I have long been a fan of Alan Cumming, whose versatility extends from Cabaret to the Good Wife, arguably the best show on television, to the recent surprise of seeing him on a re-broadcast of Romy and Michelle go to a High School Reunion or something like that, in which he played Sandy, the rich graduate who comes back in a helicopter and dances with both funny airheaded stars. The stunning question, for me at least, was how Hollywood had found him at such a young time, since most of the Brits or even Scots have their basic training and additional plumage brushed in theatre on that edge of the sea. He was likely in his early or middle twenties in that movie, so it was an impressive puzzle.

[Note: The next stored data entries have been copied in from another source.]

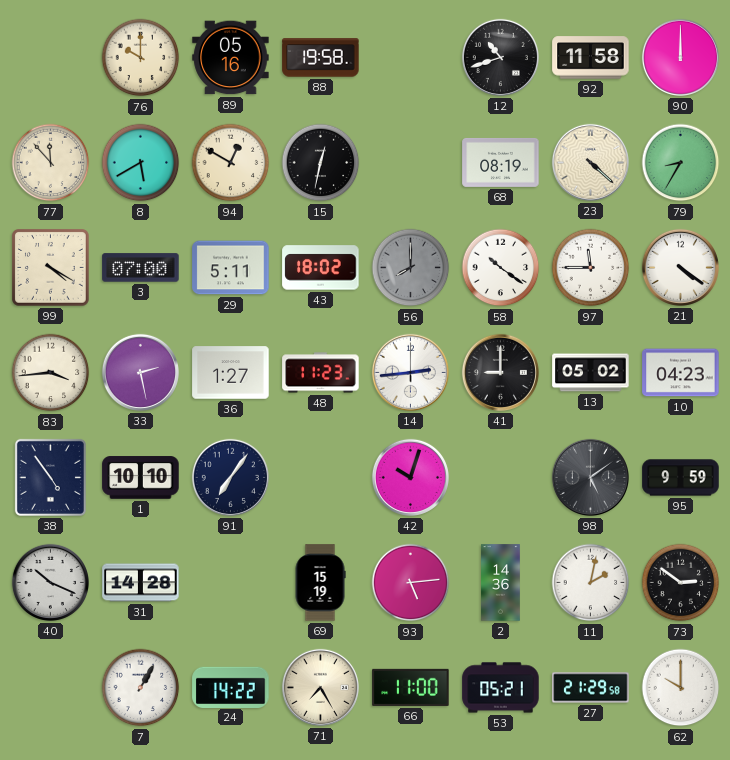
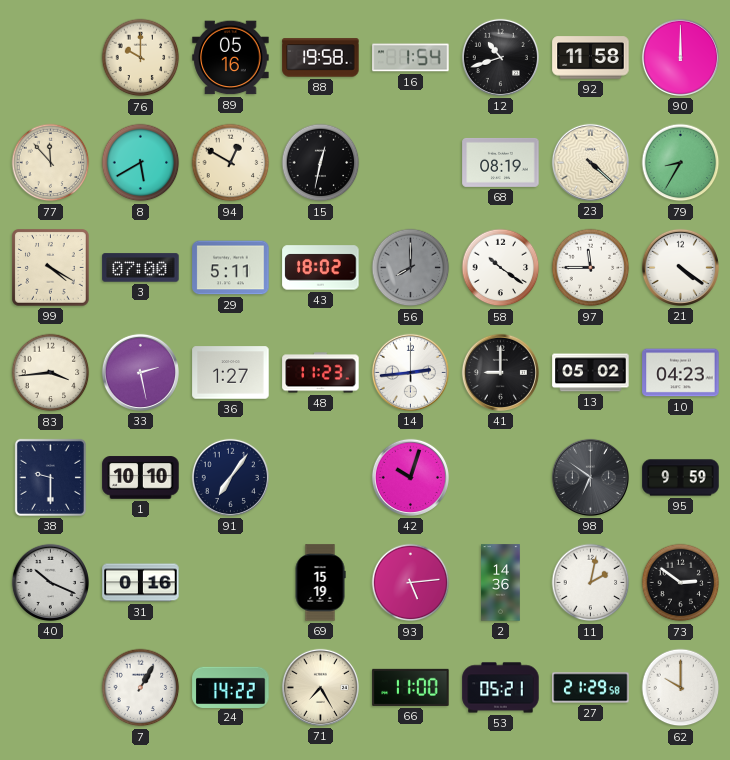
16: none -> 1:54
38: 4:54 -> 9:30
98: 5:09 -> 6:51
31: 14:28 -> 0:16
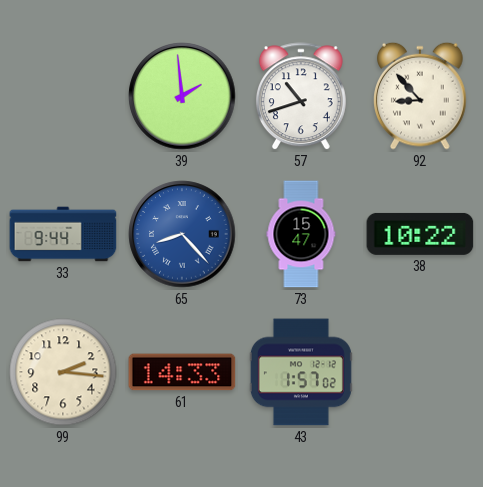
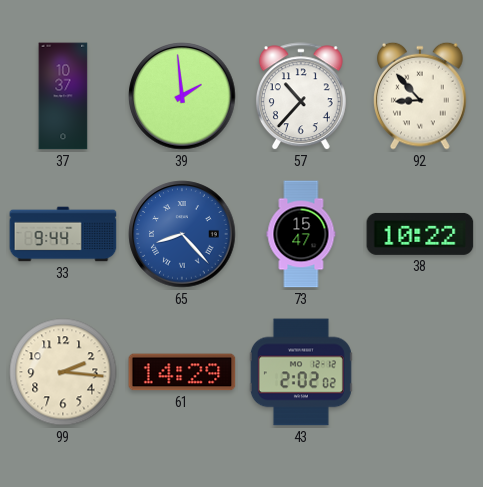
37: none -> 10:37
57: 10:42 -> 10:37
61: 14:33 -> 14:29
43: 1:57 -> 2:02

But to have all of that great play compressed into one man's rendition and depiction was not only unsettling, but unsatisfying. Especially as his least impressive depiction was that of Lady MacBeth, whom all of us who were hoping that a woman's place was in the theater, held as perhaps the best chance an actress had to show her dark side. If there is a dark side to Alan Cumming it is only that he bit off more than the most talented of actors can chew, much less spit out.
I suppose my disappointment is exacerbated by a plethora of unnecessarily naked bodies in this season's parade of less-than spectacles, and that Alan Cumming's was among them, taking a bath that one would be correct in describing as gratuitous, although that word may be too polite. I had the pleasure of attending a private tribute to the great stage designs of Tony Walton, and could not help thinking how much it would add to the ever-escalating price of sets, to have to have a portion of the stage that one could actually sink into and emerge from covering what are ever-increasingly less-than-private parts.
To my actual horror, as not only a student of theater but a lover of many hopes and dreams and visions of a spiritual nature, Jesus Christ's mother showed up as turbeulently depicted by Fiona Shaw, in a one woman show called The Testament of Mary, and she, too, took a bath. Before the opening curtain which there wasn't one of really, she more or less held out her interesting but very tight mouth as though to kiss the vulture she was holding bravely, which, by the way, disappeared and was never a part of the actual overwrought proceedings. We have all heard of a different kind of bird tease, but never, to my knowledge, a vulture tease.
On the way to the theater I had overheard someone say "I would go to anything Fiona Shaw was in," and wondered as the evening unfolded along with her clothes if that would include a bathtub. Where are we headed, if anywhere? I shudder to think what might happen to the statue of Shakespeare that stands so royally in Central Park. Its legs are really good. I hope no one tries to investigate what might be the rest of him.